* _Data for this exercise_

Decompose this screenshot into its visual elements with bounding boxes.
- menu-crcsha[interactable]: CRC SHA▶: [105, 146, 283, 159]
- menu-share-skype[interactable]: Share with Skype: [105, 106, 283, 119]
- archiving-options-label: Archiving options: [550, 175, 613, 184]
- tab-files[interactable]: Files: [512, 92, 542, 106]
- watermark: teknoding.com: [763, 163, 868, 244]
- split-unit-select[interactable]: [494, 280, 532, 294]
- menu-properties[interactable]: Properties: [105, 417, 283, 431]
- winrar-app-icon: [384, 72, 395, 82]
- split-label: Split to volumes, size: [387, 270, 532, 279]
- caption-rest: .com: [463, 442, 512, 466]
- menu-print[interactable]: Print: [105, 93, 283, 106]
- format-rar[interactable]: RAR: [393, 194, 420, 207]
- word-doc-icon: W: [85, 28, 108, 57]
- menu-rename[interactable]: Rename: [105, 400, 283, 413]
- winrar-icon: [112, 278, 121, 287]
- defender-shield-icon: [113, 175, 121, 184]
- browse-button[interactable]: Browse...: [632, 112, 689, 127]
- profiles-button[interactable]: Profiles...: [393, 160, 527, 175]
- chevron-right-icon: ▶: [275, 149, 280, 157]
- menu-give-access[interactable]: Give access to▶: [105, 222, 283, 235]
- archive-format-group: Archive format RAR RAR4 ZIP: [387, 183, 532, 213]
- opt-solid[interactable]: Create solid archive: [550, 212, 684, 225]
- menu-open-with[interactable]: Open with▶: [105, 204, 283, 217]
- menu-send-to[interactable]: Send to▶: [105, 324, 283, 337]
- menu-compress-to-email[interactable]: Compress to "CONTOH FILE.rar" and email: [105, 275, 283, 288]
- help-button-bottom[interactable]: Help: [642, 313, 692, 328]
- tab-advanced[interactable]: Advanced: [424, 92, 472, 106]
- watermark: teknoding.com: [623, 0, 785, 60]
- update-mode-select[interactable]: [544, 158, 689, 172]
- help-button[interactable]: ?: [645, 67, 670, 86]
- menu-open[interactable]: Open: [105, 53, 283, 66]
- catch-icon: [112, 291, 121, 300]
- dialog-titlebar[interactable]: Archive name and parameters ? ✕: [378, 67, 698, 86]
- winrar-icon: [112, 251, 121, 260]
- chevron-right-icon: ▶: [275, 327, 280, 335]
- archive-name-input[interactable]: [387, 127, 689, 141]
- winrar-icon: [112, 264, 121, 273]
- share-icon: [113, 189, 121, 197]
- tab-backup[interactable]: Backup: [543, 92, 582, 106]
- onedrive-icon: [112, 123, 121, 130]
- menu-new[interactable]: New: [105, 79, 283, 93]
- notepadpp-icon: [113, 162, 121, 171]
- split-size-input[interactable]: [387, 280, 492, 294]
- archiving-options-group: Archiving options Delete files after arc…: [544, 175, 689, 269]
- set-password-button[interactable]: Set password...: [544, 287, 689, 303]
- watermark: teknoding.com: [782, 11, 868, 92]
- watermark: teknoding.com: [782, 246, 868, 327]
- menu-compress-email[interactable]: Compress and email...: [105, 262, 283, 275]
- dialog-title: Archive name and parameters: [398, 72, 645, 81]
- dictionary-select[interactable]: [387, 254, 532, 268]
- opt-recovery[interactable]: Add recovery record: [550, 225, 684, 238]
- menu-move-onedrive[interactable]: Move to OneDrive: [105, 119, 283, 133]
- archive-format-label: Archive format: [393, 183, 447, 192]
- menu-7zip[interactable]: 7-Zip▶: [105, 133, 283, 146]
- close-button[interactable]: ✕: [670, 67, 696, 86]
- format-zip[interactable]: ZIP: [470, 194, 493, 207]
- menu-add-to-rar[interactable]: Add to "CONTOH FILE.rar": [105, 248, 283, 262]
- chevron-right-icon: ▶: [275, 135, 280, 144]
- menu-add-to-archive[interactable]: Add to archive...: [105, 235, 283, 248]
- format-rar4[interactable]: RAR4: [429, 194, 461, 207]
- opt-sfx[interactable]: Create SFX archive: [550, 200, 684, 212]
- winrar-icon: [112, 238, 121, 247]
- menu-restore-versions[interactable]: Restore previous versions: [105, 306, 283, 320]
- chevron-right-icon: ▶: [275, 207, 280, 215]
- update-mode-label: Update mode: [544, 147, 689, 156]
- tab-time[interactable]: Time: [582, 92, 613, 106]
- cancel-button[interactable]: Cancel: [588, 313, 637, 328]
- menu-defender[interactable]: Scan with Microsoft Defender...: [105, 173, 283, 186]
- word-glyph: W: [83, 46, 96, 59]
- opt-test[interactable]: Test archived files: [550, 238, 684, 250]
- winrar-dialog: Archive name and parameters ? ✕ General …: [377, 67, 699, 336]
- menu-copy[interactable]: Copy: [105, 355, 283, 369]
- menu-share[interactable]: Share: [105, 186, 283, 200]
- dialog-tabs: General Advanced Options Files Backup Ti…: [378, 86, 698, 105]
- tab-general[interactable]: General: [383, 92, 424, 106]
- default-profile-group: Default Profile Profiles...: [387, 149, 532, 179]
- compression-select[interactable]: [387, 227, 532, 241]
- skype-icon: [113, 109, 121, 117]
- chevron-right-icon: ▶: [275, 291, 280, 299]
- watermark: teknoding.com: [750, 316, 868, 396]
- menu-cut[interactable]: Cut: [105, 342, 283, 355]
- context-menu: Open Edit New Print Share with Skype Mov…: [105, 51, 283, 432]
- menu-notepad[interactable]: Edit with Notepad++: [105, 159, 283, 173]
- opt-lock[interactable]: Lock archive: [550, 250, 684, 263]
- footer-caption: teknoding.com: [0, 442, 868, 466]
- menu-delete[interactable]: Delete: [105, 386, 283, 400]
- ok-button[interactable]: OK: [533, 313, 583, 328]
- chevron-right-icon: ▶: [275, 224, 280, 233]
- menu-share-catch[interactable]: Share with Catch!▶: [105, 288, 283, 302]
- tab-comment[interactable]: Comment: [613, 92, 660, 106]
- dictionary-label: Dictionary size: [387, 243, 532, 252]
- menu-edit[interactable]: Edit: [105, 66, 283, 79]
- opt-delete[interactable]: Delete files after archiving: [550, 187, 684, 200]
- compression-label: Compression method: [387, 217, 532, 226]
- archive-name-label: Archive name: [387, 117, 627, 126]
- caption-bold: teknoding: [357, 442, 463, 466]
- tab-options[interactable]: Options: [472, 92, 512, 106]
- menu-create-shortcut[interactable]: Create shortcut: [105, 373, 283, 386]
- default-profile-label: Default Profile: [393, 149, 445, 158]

* _Work to complete_
Please find every line in the records above that holds the word "General" and copy it.

* _Response area_
- winrar-dialog: Archive name and parameters ? ✕ General …: [377, 67, 699, 336]
- dialog-tabs: General Advanced Options Files Backup Ti…: [378, 86, 698, 105]
- tab-general[interactable]: General: [383, 92, 424, 106]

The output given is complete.